**ACTIVITY:** The answer must be every line of the data that holds the word "Согласие".

**GIVEN DATA:**
######

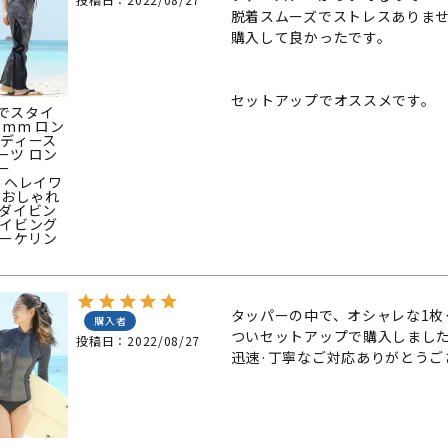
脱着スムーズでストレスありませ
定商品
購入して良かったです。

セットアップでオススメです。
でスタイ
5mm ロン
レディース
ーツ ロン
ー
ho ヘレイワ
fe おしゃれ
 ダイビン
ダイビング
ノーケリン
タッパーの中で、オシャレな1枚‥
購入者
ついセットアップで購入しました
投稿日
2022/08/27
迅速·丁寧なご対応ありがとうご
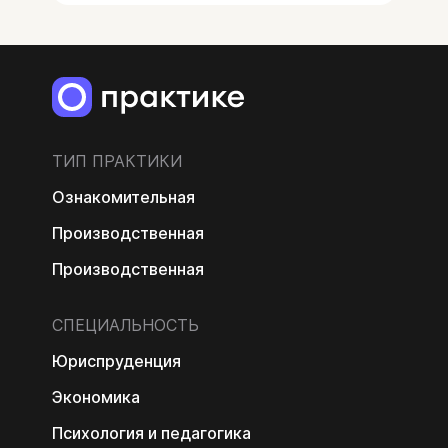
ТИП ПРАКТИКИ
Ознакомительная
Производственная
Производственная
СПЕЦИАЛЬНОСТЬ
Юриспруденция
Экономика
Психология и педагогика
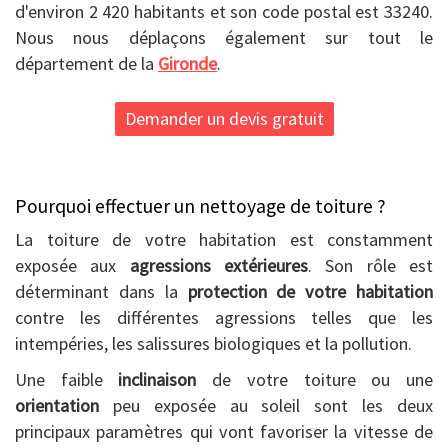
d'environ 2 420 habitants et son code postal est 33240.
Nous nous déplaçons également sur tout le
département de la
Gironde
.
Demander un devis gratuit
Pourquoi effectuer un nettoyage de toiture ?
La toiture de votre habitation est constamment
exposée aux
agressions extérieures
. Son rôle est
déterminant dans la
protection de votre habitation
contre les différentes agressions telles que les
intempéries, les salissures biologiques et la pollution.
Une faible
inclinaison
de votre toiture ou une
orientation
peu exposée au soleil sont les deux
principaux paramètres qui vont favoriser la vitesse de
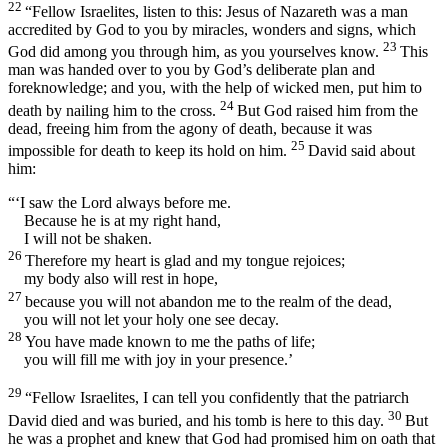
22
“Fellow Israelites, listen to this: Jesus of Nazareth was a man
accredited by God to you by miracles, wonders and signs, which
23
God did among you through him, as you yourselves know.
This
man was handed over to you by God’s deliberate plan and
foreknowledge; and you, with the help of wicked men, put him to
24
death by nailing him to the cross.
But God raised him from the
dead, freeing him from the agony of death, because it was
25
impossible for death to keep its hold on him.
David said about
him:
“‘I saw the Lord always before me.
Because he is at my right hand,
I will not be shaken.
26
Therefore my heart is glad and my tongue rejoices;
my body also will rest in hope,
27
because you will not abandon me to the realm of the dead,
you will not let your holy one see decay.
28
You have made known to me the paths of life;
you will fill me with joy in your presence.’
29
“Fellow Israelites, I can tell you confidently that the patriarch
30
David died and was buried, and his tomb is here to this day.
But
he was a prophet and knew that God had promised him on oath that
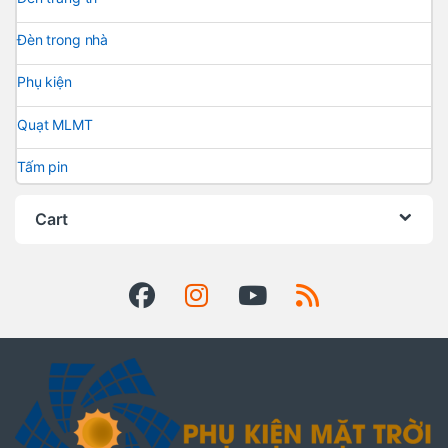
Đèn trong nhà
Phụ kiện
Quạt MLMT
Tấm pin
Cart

######

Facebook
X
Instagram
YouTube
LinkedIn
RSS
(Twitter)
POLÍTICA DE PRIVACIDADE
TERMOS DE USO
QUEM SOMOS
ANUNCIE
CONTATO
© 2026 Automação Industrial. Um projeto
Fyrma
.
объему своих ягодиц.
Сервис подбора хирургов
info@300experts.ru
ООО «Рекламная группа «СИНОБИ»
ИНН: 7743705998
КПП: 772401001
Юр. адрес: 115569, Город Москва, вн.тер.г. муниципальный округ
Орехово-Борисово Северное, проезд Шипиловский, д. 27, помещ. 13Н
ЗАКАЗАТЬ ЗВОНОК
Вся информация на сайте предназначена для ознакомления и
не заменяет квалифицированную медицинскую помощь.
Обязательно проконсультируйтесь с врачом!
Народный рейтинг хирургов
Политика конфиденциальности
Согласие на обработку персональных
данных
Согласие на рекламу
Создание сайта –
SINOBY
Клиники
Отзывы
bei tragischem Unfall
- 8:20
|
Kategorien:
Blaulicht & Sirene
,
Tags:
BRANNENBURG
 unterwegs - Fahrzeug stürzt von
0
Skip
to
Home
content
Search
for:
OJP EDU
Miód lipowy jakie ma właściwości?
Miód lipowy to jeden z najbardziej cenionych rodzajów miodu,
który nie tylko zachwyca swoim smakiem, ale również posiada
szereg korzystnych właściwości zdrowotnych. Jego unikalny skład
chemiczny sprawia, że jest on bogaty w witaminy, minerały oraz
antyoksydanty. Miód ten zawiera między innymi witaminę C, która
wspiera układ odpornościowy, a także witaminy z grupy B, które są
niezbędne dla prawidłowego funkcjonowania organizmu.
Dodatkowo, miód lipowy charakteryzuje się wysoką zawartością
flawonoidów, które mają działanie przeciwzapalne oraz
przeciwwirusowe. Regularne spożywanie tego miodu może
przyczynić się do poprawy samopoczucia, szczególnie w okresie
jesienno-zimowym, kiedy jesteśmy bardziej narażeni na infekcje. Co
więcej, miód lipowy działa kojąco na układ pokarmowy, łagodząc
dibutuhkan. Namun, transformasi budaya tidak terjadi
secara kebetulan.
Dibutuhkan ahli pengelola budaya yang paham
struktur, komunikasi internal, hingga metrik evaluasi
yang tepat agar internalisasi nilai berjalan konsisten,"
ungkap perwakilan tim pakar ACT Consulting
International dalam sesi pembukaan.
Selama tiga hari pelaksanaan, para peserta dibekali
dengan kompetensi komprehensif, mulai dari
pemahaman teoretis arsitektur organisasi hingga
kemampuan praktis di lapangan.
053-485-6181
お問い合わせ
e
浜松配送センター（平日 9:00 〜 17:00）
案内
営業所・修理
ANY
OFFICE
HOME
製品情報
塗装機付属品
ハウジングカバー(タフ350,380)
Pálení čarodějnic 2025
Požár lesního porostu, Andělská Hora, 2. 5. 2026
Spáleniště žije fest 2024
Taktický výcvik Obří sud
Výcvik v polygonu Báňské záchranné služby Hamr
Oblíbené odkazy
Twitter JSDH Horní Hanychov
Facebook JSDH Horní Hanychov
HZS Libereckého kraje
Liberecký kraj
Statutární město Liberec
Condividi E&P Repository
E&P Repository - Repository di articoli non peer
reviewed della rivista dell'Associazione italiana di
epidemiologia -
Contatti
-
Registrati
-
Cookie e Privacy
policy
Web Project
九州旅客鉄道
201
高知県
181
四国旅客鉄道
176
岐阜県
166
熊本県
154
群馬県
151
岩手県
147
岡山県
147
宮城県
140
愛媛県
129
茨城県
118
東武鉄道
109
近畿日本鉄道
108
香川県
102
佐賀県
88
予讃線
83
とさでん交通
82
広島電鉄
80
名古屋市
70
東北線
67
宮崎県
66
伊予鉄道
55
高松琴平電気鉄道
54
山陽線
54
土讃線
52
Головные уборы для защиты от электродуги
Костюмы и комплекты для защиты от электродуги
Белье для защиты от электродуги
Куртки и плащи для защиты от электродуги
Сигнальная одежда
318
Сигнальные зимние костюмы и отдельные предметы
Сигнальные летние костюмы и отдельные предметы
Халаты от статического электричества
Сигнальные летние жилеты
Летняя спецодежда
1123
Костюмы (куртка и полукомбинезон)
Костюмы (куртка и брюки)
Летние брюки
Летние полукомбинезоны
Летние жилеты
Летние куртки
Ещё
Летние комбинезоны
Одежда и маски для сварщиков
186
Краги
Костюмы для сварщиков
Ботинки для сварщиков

######

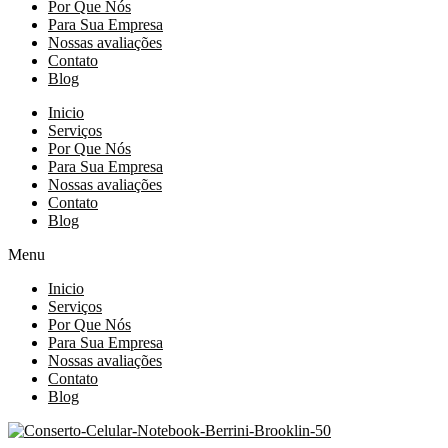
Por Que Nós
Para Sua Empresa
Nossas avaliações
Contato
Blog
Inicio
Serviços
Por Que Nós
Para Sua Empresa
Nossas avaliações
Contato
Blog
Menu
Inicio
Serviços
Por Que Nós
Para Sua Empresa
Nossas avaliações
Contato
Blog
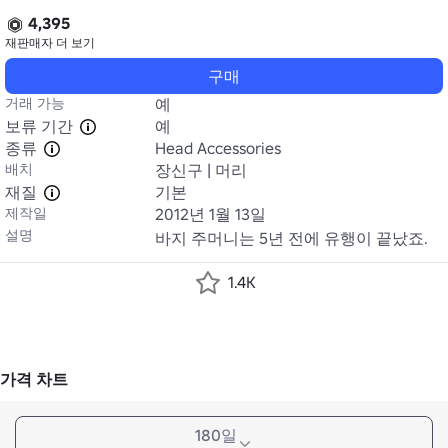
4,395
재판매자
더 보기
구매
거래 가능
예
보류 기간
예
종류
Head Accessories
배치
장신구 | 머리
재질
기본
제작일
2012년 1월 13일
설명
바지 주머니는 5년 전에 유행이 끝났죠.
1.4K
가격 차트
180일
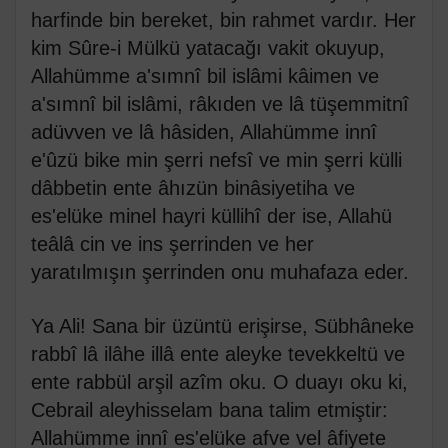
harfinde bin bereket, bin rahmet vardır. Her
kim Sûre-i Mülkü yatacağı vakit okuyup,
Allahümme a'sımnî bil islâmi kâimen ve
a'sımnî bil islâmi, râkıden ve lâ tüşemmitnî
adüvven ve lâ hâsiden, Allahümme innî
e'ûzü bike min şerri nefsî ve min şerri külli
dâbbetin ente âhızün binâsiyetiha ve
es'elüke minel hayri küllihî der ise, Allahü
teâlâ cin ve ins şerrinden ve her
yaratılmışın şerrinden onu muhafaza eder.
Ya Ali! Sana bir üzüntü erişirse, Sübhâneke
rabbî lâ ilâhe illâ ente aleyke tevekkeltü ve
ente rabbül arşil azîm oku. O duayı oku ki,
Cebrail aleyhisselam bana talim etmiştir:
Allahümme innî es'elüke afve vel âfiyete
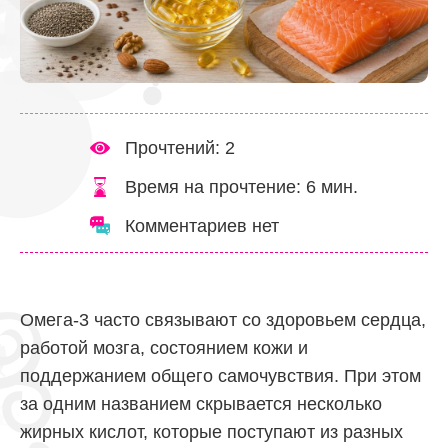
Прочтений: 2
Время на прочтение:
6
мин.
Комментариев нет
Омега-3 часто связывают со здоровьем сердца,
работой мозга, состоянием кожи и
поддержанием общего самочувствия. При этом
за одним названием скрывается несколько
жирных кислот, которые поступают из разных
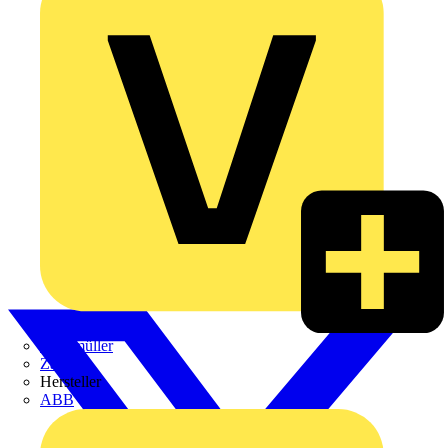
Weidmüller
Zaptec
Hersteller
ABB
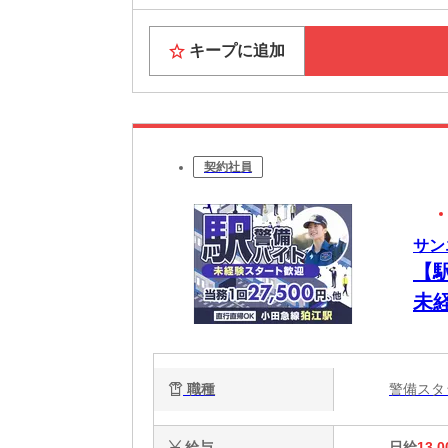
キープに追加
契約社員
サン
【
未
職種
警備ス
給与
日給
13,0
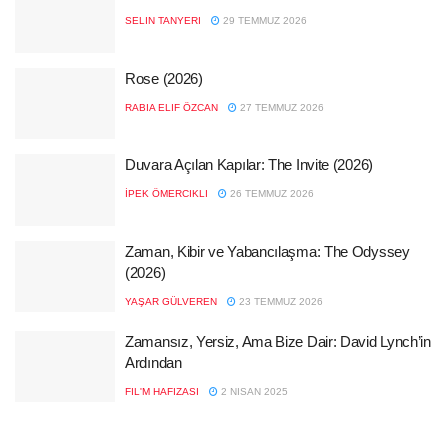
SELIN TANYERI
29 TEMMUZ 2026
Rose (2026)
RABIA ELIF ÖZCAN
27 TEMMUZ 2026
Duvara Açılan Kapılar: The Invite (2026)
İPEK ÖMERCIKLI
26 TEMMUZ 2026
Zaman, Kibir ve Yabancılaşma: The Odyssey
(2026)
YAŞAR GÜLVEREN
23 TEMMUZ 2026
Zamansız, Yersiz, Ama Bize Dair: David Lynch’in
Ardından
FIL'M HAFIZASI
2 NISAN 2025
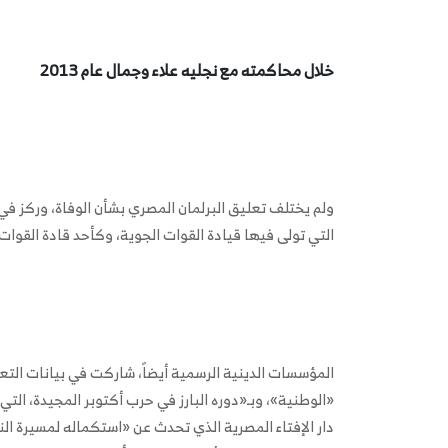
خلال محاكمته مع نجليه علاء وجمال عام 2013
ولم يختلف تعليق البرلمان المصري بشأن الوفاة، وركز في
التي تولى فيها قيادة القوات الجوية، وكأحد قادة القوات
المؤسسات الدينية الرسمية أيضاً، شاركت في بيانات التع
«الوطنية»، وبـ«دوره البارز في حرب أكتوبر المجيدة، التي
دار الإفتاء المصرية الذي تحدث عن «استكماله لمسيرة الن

######

**RESPONSE TO THE TASK:**
Согласие на обработку персональных
Согласие на рекламу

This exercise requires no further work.